What this task involves — The result should be a verbatim copy of the whole listing.

=== Section Start ===

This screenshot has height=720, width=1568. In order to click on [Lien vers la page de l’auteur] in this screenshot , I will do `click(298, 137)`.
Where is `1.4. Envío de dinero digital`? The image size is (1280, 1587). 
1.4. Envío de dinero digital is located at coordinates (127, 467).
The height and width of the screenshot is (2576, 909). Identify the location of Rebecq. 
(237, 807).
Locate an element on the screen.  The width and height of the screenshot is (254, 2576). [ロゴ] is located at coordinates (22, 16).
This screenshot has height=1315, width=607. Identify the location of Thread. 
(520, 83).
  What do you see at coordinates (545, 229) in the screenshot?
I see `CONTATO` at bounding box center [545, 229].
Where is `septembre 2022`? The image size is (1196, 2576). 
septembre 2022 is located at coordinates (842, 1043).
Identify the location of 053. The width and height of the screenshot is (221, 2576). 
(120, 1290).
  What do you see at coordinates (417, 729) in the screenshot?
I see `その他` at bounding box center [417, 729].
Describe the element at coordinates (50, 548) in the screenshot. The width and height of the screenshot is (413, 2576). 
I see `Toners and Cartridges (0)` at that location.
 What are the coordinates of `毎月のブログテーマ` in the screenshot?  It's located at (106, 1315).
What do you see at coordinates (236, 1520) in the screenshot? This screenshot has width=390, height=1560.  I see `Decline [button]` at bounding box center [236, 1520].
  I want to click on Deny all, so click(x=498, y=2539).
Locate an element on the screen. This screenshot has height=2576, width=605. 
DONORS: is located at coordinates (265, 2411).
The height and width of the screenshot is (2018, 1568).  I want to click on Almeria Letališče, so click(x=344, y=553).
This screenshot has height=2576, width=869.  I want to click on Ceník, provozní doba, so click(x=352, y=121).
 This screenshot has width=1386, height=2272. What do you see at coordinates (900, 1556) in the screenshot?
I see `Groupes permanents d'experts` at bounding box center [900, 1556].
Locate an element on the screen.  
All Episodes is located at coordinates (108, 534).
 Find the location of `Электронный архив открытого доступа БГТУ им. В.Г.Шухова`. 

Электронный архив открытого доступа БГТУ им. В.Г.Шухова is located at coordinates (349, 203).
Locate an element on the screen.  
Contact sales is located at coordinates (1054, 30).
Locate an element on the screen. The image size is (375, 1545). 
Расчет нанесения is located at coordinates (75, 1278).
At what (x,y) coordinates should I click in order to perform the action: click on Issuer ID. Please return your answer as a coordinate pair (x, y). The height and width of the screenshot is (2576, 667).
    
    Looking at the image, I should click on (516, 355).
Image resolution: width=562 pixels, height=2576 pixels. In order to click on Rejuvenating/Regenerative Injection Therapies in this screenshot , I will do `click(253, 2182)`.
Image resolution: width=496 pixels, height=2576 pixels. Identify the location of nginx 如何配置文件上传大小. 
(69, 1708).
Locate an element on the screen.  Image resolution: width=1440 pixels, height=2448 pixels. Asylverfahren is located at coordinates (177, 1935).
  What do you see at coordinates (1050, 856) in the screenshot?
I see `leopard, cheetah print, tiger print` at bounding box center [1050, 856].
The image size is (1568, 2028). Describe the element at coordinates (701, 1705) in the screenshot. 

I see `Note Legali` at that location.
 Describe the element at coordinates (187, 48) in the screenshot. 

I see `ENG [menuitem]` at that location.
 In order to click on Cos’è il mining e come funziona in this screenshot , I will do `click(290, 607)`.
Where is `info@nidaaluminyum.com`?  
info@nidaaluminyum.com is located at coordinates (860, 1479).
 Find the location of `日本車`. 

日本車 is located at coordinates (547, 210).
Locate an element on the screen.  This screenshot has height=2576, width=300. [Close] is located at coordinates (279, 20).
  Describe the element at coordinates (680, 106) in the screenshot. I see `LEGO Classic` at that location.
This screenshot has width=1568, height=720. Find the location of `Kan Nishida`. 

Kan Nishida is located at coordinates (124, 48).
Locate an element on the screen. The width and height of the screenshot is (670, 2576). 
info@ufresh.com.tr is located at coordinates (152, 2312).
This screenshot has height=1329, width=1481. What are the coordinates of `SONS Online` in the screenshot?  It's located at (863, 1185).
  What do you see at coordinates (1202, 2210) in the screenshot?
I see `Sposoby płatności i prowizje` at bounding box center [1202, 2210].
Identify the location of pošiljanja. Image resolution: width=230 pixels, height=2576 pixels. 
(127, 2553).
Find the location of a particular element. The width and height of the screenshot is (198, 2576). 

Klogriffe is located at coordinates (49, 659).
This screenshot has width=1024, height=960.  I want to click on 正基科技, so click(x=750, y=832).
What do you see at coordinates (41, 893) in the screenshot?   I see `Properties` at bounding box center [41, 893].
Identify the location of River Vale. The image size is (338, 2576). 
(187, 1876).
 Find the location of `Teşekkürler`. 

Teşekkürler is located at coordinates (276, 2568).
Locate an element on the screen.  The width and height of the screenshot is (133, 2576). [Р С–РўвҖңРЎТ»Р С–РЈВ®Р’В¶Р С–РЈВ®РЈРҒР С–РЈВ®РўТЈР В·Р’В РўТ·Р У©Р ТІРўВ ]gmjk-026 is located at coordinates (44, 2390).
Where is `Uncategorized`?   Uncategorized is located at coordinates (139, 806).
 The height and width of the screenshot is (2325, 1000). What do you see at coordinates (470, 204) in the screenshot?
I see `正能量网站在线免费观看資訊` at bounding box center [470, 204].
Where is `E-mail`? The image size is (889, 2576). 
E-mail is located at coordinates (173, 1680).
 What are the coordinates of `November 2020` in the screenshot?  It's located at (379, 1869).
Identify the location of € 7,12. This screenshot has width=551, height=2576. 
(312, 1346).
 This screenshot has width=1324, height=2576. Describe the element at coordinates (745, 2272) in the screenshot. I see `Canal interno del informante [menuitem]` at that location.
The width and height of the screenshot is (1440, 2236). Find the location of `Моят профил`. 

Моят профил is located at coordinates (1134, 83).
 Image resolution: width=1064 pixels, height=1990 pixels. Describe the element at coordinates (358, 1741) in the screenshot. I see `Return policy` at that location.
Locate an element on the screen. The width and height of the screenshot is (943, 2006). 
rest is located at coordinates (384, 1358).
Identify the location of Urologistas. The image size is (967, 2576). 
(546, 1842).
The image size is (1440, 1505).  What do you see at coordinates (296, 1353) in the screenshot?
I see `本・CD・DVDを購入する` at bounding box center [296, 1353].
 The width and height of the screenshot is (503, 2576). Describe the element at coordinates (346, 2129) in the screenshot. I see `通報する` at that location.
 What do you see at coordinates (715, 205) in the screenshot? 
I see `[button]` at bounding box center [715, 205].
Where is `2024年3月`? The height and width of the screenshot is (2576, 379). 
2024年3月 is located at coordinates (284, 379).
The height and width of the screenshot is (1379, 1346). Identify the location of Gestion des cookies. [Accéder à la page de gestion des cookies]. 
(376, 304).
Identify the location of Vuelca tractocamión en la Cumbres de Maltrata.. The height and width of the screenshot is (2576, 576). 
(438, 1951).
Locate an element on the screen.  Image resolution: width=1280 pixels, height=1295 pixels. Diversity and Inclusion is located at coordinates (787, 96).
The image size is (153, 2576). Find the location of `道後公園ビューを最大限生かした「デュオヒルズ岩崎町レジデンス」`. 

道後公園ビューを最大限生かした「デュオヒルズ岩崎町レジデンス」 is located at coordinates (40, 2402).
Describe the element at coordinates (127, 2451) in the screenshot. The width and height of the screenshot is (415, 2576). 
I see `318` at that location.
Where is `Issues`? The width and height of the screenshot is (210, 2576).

=== Section End ===

Output below —
This screenshot has height=720, width=1568. In order to click on [Lien vers la page de l’auteur] in this screenshot , I will do `click(298, 137)`.
Where is `1.4. Envío de dinero digital`? The image size is (1280, 1587). 
1.4. Envío de dinero digital is located at coordinates (127, 467).
The height and width of the screenshot is (2576, 909). Identify the location of Rebecq. 
(237, 807).
Locate an element on the screen.  The width and height of the screenshot is (254, 2576). [ロゴ] is located at coordinates (22, 16).
This screenshot has height=1315, width=607. Identify the location of Thread. 
(520, 83).
  What do you see at coordinates (545, 229) in the screenshot?
I see `CONTATO` at bounding box center [545, 229].
Where is `septembre 2022`? The image size is (1196, 2576). 
septembre 2022 is located at coordinates (842, 1043).
Identify the location of 053. The width and height of the screenshot is (221, 2576). 
(120, 1290).
  What do you see at coordinates (417, 729) in the screenshot?
I see `その他` at bounding box center [417, 729].
Describe the element at coordinates (50, 548) in the screenshot. The width and height of the screenshot is (413, 2576). 
I see `Toners and Cartridges (0)` at that location.
 What are the coordinates of `毎月のブログテーマ` in the screenshot?  It's located at (106, 1315).
What do you see at coordinates (236, 1520) in the screenshot? This screenshot has width=390, height=1560.  I see `Decline [button]` at bounding box center [236, 1520].
  I want to click on Deny all, so click(x=498, y=2539).
Locate an element on the screen. This screenshot has height=2576, width=605. 
DONORS: is located at coordinates (265, 2411).
The height and width of the screenshot is (2018, 1568).  I want to click on Almeria Letališče, so click(x=344, y=553).
This screenshot has height=2576, width=869.  I want to click on Ceník, provozní doba, so click(x=352, y=121).
 This screenshot has width=1386, height=2272. What do you see at coordinates (900, 1556) in the screenshot?
I see `Groupes permanents d'experts` at bounding box center [900, 1556].
Locate an element on the screen.  
All Episodes is located at coordinates (108, 534).
 Find the location of `Электронный архив открытого доступа БГТУ им. В.Г.Шухова`. 

Электронный архив открытого доступа БГТУ им. В.Г.Шухова is located at coordinates (349, 203).
Locate an element on the screen.  
Contact sales is located at coordinates (1054, 30).
Locate an element on the screen. The image size is (375, 1545). 
Расчет нанесения is located at coordinates (75, 1278).
At what (x,y) coordinates should I click in order to perform the action: click on Issuer ID. Please return your answer as a coordinate pair (x, y). The height and width of the screenshot is (2576, 667).
    
    Looking at the image, I should click on (516, 355).
Image resolution: width=562 pixels, height=2576 pixels. In order to click on Rejuvenating/Regenerative Injection Therapies in this screenshot , I will do `click(253, 2182)`.
Image resolution: width=496 pixels, height=2576 pixels. Identify the location of nginx 如何配置文件上传大小. 
(69, 1708).
Locate an element on the screen.  Image resolution: width=1440 pixels, height=2448 pixels. Asylverfahren is located at coordinates (177, 1935).
  What do you see at coordinates (1050, 856) in the screenshot?
I see `leopard, cheetah print, tiger print` at bounding box center [1050, 856].
The image size is (1568, 2028). Describe the element at coordinates (701, 1705) in the screenshot. 

I see `Note Legali` at that location.
 Describe the element at coordinates (187, 48) in the screenshot. 

I see `ENG [menuitem]` at that location.
 In order to click on Cos’è il mining e come funziona in this screenshot , I will do `click(290, 607)`.
Where is `info@nidaaluminyum.com`?  
info@nidaaluminyum.com is located at coordinates (860, 1479).
 Find the location of `日本車`. 

日本車 is located at coordinates (547, 210).
Locate an element on the screen.  This screenshot has height=2576, width=300. [Close] is located at coordinates (279, 20).
  Describe the element at coordinates (680, 106) in the screenshot. I see `LEGO Classic` at that location.
This screenshot has width=1568, height=720. Find the location of `Kan Nishida`. 

Kan Nishida is located at coordinates (124, 48).
Locate an element on the screen. The width and height of the screenshot is (670, 2576). 
info@ufresh.com.tr is located at coordinates (152, 2312).
This screenshot has height=1329, width=1481. What are the coordinates of `SONS Online` in the screenshot?  It's located at (863, 1185).
  What do you see at coordinates (1202, 2210) in the screenshot?
I see `Sposoby płatności i prowizje` at bounding box center [1202, 2210].
Identify the location of pošiljanja. Image resolution: width=230 pixels, height=2576 pixels. 
(127, 2553).
Find the location of a particular element. The width and height of the screenshot is (198, 2576). 

Klogriffe is located at coordinates (49, 659).
This screenshot has width=1024, height=960.  I want to click on 正基科技, so click(x=750, y=832).
What do you see at coordinates (41, 893) in the screenshot?   I see `Properties` at bounding box center [41, 893].
Identify the location of River Vale. The image size is (338, 2576). 
(187, 1876).
 Find the location of `Teşekkürler`. 

Teşekkürler is located at coordinates (276, 2568).
Locate an element on the screen.  The width and height of the screenshot is (133, 2576). [Р С–РўвҖңРЎТ»Р С–РЈВ®Р’В¶Р С–РЈВ®РЈРҒР С–РЈВ®РўТЈР В·Р’В РўТ·Р У©Р ТІРўВ ]gmjk-026 is located at coordinates (44, 2390).
Where is `Uncategorized`?   Uncategorized is located at coordinates (139, 806).
 The height and width of the screenshot is (2325, 1000). What do you see at coordinates (470, 204) in the screenshot?
I see `正能量网站在线免费观看資訊` at bounding box center [470, 204].
Where is `E-mail`? The image size is (889, 2576). 
E-mail is located at coordinates (173, 1680).
 What are the coordinates of `November 2020` in the screenshot?  It's located at (379, 1869).
Identify the location of € 7,12. This screenshot has width=551, height=2576. 
(312, 1346).
 This screenshot has width=1324, height=2576. Describe the element at coordinates (745, 2272) in the screenshot. I see `Canal interno del informante [menuitem]` at that location.
The width and height of the screenshot is (1440, 2236). Find the location of `Моят профил`. 

Моят профил is located at coordinates (1134, 83).
 Image resolution: width=1064 pixels, height=1990 pixels. Describe the element at coordinates (358, 1741) in the screenshot. I see `Return policy` at that location.
Locate an element on the screen. The width and height of the screenshot is (943, 2006). 
rest is located at coordinates (384, 1358).
Identify the location of Urologistas. The image size is (967, 2576). 
(546, 1842).
The image size is (1440, 1505).  What do you see at coordinates (296, 1353) in the screenshot?
I see `本・CD・DVDを購入する` at bounding box center [296, 1353].
 The width and height of the screenshot is (503, 2576). Describe the element at coordinates (346, 2129) in the screenshot. I see `通報する` at that location.
 What do you see at coordinates (715, 205) in the screenshot? 
I see `[button]` at bounding box center [715, 205].
Where is `2024年3月`? The height and width of the screenshot is (2576, 379). 
2024年3月 is located at coordinates (284, 379).
The height and width of the screenshot is (1379, 1346). Identify the location of Gestion des cookies. [Accéder à la page de gestion des cookies]. 
(376, 304).
Identify the location of Vuelca tractocamión en la Cumbres de Maltrata.. The height and width of the screenshot is (2576, 576). 
(438, 1951).
Locate an element on the screen.  Image resolution: width=1280 pixels, height=1295 pixels. Diversity and Inclusion is located at coordinates (787, 96).
The image size is (153, 2576). Find the location of `道後公園ビューを最大限生かした「デュオヒルズ岩崎町レジデンス」`. 

道後公園ビューを最大限生かした「デュオヒルズ岩崎町レジデンス」 is located at coordinates (40, 2402).
Describe the element at coordinates (127, 2451) in the screenshot. The width and height of the screenshot is (415, 2576). 
I see `318` at that location.
Where is `Issues`? The width and height of the screenshot is (210, 2576).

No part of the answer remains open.